Bref, entre le minitel, de 1992 à 1995, et Internet avant le câble, de 1995 à 1999, j’ai (et mes parents ont, même si j’en payais une partie) donné *beaucoup* d’argent à France Telecom. Ce qui explique pourquoi je n’ai jamais envisagé l’éventualité de m’abonner à FT, puis Orange, pour la téléphonie mobile. BoT, oui, SFR, oui, mais Orange, certainement pas ! Il a donc fallu l’iPhone pour que je change d’avis (et puis, après 16 ans de fâcheries, et près de 10 ans après la fin des factures à rallonge, il devient raisonnable de changer d’avis, non ?)

Me voilà donc chez Orange… pour quelques temps au moins. Le temps dira si j’y resterai, ou si je reviendrai, dans un an ou deux, vers Bouygues ou SFR…

(Il y a un truc marrant quand même… Quand on m’appelle sur mon numéro, c’est l’iPhone qui sonne. Mais mon vieux portable avec la carte SIM Bouygues fonctionne encore, et quand j’appelle sur mon fixe, c’est mon numéro de portable qui s’affiche. Et quand j’appelle le fixe avec l’iPhone, c’est aussi mon numéro de portable qui s’affiche… Et, encore plus fort, quand j’appelle mon iPhone sur mon numéro de portable avec mon vieux mobile, l’iPhone sonne et affiche comme numéro d’appelant… son propre numéro !)

9 Comments »

  1. Très joli billet “nostalgie”. J’ai moi aussi connu l’époque bénie des factures France Telecom exhorbitantes avec Internet. A l’époque, un ami chez Infonie (FAI décédé) m’avait ouvert un compte de connexion “gratuite”, de décompte téléphonique à la minute. Je n’en avais pas parlé à mes parents car je savais pertinemment que je restais des heures et des heures. Je me souviendrai toujours de ma première nuit entière connecté sur le net, jeune pédé que j’étais… Mémorable… La facture deux mois plus tard le serait aussi : quelque chose comme 3500 F (soit 380 euros). Gloups.

    Tous les deux mois, c’était la même rengaine et la même horreur : l’angoisse de la putain de facture téléphonique, et les engueulades qui allaient avec pour mes parents… J’en ai payées quelques unes, d’ailleurs. Ma mère en était même arrivée au point de vouloir résilier notre abonnement téléphonique pour ne conserver qu’un téléphone portable car elle en avait marre de payer autant…

    Et puis, après être passé rapidement par une option de France Telecom qui m’échappe (et qui permettait une réduction sur un numéro de téléphone de son choix, consacré à la connexion à Internet), l’époque heureuse de l’ADSL est arrivé avec Netissimo 1. 80 euros par mois (gloups, le vol !) mais tellement moins qu’une facture avec connexion classique ! Toujours avec la facture France Telecom en plus… Puis migration vers Wanadoo pour ceux qui souhaitaient “abandonner” France Telecom pour “le provider issus de France Telecom, qui est France Telecom mais qui ne l’est pas vraiment” (et passer de 80 euros à 45 euros par mois pour l’ADSL pour la prestation identique : merci de nous avoir volés pendant autant de temps). Et finalement, passage à Free il y a quelques années lors des premiers dégroupages français, dont les premiers NRA étaient apparu dans le Sud-Est (peu de temps après des villes de test comme Aix-en-Provence).

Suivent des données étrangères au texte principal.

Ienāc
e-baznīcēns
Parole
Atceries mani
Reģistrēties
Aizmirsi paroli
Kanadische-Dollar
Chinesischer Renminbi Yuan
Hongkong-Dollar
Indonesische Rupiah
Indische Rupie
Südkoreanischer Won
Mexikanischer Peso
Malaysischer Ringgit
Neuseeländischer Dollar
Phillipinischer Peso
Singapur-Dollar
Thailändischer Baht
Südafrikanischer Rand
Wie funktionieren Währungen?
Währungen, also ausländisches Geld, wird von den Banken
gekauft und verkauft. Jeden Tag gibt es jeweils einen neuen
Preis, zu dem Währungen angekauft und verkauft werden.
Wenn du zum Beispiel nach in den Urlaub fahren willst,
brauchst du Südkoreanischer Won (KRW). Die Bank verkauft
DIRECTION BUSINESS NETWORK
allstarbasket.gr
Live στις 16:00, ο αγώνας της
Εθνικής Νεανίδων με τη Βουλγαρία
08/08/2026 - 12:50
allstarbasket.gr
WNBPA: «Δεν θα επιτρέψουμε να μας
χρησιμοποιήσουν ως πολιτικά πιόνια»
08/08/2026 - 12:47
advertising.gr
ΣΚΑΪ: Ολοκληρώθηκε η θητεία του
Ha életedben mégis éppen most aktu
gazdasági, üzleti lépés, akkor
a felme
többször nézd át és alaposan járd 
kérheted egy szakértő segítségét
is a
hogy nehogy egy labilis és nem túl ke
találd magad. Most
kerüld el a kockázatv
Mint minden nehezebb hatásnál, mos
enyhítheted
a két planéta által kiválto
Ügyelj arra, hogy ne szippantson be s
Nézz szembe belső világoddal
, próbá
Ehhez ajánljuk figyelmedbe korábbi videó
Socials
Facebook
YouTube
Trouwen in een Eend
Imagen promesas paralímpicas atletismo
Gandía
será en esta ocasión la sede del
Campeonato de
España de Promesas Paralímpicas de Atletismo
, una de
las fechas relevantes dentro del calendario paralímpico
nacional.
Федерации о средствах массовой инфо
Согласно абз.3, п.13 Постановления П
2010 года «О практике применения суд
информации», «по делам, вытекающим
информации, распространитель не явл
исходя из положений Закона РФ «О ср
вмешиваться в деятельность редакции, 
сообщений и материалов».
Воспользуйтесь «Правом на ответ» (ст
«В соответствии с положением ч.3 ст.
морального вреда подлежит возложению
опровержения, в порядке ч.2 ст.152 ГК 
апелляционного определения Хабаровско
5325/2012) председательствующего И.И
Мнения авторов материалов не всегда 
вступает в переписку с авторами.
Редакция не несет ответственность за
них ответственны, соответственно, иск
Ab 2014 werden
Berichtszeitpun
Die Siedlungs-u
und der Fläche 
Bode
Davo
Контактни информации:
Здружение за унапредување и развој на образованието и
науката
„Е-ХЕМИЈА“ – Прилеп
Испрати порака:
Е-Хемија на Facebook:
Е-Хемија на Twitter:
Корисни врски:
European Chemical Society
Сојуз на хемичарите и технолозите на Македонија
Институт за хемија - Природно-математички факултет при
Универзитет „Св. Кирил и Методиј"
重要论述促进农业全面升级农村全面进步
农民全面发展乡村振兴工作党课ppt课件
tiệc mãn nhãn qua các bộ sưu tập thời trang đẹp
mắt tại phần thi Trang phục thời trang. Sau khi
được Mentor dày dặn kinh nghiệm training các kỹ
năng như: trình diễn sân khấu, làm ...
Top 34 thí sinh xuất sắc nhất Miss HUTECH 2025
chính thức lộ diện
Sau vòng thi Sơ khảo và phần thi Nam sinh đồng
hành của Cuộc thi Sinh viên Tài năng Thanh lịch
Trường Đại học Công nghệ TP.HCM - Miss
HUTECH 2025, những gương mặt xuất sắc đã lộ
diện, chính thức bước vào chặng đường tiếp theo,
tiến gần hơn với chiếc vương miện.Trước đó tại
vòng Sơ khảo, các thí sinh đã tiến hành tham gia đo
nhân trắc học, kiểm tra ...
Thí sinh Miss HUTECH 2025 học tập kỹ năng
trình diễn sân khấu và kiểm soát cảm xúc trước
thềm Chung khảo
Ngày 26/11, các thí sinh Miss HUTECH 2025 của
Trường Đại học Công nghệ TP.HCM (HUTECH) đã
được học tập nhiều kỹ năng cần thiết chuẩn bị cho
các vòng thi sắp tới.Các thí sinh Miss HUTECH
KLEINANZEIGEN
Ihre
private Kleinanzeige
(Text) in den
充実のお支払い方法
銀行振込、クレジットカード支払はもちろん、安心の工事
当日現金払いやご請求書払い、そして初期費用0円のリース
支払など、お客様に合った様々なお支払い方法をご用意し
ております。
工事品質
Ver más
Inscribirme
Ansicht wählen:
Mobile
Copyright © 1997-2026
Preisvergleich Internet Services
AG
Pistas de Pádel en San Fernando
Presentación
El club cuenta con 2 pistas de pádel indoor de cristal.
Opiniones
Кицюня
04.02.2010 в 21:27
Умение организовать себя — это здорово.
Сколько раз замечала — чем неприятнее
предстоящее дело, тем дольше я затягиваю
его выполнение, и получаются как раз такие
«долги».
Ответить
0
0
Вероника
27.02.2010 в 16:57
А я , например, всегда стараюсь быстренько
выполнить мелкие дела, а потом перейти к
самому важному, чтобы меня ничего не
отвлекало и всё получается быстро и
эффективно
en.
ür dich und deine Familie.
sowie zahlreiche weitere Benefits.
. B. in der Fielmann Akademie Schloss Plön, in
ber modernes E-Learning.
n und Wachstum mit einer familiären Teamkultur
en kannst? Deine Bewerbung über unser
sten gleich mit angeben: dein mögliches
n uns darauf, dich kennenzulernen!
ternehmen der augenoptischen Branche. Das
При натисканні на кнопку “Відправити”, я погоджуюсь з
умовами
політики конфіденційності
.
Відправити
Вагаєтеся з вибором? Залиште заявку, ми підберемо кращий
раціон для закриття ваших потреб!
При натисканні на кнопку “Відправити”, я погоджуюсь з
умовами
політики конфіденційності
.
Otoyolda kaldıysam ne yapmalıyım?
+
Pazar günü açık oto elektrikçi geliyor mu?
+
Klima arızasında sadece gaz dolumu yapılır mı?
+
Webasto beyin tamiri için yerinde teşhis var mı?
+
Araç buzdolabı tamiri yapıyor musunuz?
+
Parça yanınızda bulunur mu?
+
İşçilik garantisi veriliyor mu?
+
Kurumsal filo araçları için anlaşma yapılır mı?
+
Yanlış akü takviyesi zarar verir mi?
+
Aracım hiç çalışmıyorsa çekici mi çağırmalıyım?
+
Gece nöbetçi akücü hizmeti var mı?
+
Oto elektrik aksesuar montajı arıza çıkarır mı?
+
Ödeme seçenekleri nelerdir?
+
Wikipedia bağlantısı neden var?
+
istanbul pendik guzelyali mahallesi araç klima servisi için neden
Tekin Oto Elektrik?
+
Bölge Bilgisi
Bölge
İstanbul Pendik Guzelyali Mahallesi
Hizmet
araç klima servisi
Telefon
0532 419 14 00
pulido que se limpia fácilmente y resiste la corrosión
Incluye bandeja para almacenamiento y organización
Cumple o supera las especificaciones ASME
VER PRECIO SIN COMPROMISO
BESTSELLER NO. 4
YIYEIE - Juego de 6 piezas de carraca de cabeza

    Fait amusant : la souscription à Netissimo 1 réclamait à l’époque une intervention de France Telecom sur la ligne téléphonique par un technicien (pour 700 F de frais de déplacement, allez on paye, ouaaaais). Celui-ci avait changé un bout de ligne téléphonique (abîmé apparemment) en faisant d’ailleurs une magnifique connexion sous un radiateur qu’il avait oubliée de dissimuler avec un cache (encore aujourd’hui, France Telecom ne s’étant jamais bougé le c** malgré les appels répétés jusqu’au dégroupage, les fils de couleur pendant lamentablement reliés les uns aux autres sous mon radiateur). Plus fort encore : le technicien a fixé l’énorme filtre ADSL au mur de manière quasi-définitive (impossible de l’en déloger), directement connecté au fil. Résultat : encore aujourd’hui avec leur Freebox, mes parents sont obligés d’utiliser ce filtre spécifique avec un câble RJ45 / Ethernet qui en sort pour le relier au modem. Pas gênant en soi pour le moment mais troublant.

    Bref… Souvenirs, souvenirs ! Merci pour ce moment “à mon époque”, Treizounet ! Cela ne nous rajeunit pas, hein, ma vieille ? :-D

    Comment by Arnaud Seldon — 16/08/2008 @ 20:44:30

  2. Est-ce que la réception est meilleure avec Orange qu’avec BT sur l’ile quand tu es chez toi ?

    Comment by 1loup — 17/08/2008 @ 09:12:34

  3. Tu vas finir chez Free pour l’Internet à ce rythme là (private joke ;-) )
    Ton billet m’a fait sourire, ça m’a rappelé des souvenirs (même si je suis bien plus jeune que toi ;-p )

    Comment by Gregoo — 17/08/2008 @ 22:43:41

  4. 1loup > J’ai pas encore beaucoup téléphone avec, donc je ne peux pas trop te dire pour le moment. Je te dirai ça plus tard !

    Gregoo > Je me doutais qu’Antoine ou toi alliez me dire un truc de ce genre… :-) Ce n’est pas impossible en effet. Mon mari utilise Free (sur mes conseils), c’est un premier pas :-)

    Comment by XIII — 17/08/2008 @ 23:12:38

  5. Très chouette billet.

    Je suis un peu jeune pour avoir eu un portable dès 1996, mais je me souviens des démonstrations de mon père avec son “GSM” en… 1992 ? 1994 ?

    Aussi, heureux possesseur d’un iPhone, j’ai écrit un billet dessus, et deux trois astuces, si ça t’intéresse…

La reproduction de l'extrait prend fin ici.